(PROVIDED INFORMATION)
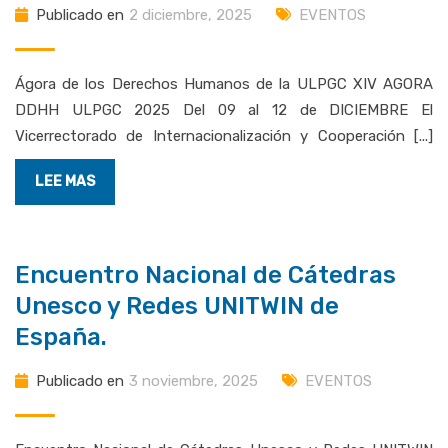
Publicado en
2 diciembre, 2025
EVENTOS
Ágora de los Derechos Humanos de la ULPGC XIV AGORA
DDHH ULPGC 2025 Del 09 al 12 de DICIEMBRE El
Vicerrectorado de Internacionalización y Cooperación [...]
LEE MAS
Encuentro Nacional de Cátedras
Unesco y Redes UNITWIN de
España.
Publicado en
3 noviembre, 2025
EVENTOS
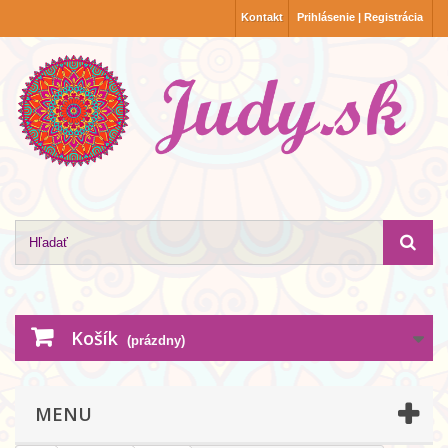
Kontakt
Prihlásenie | Registrácia
Košík
(prázdny)
MENU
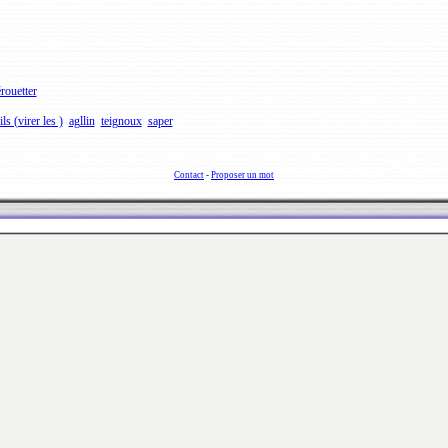
rouetter
ils (virer les )
agllin
teignoux
saper
Contact
-
Proposer un mot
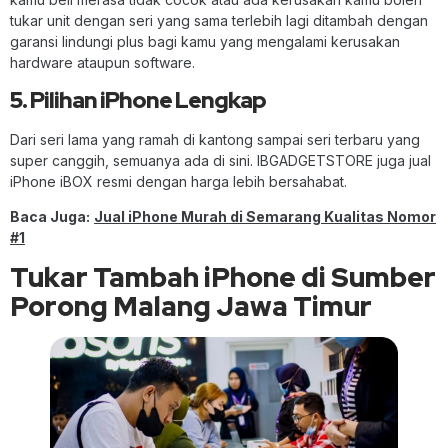
tukar unit dengan seri yang sama terlebih lagi ditambah dengan
garansi lindungi plus bagi kamu yang mengalami kerusakan
hardware ataupun software.
5. Pilihan iPhone Lengkap
Dari seri lama yang ramah di kantong sampai seri terbaru yang
super canggih, semuanya ada di sini. IBGADGETSTORE juga jual
iPhone iBOX resmi dengan harga lebih bersahabat.
Baca Juga:
Jual iPhone Murah di Semarang Kualitas Nomor
#1
Tukar Tambah iPhone di Sumber
Porong Malang Jawa Timur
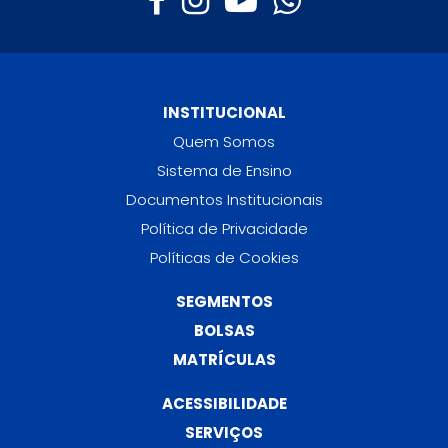
INSTITUCIONAL
Quem Somos
Sistema de Ensino
Documentos Institucionais
Política de Privacidade
Políticas de Cookies
SEGMENTOS
BOLSAS
MATRÍCULAS
ACESSIBILIDADE
SERVIÇOS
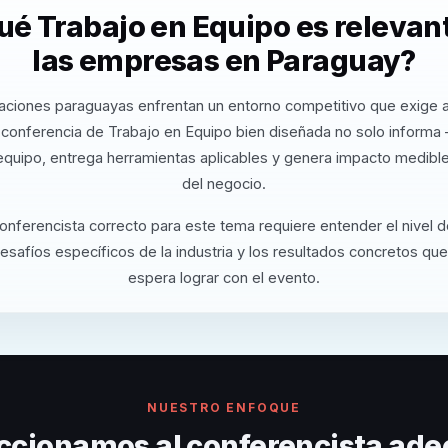
ué Trabajo en Equipo es relevan
las empresas en Paraguay?
aciones paraguayas enfrentan un entorno competitivo que exige a
 conferencia de Trabajo en Equipo bien diseñada no solo informa 
equipo, entrega herramientas aplicables y genera impacto medible
del negocio.
conferencista correcto para este tema requiere entender el nivel 
desafíos específicos de la industria y los resultados concretos que
espera lograr con el evento.
NUESTRO ENFOQUE
ccionamos al conferencista ade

(ABOUT THIS EXERCISE) Among the lines of the listing, count those containing the word "yang". Answer with the count alone.

(EXERCISE ANSWER) 3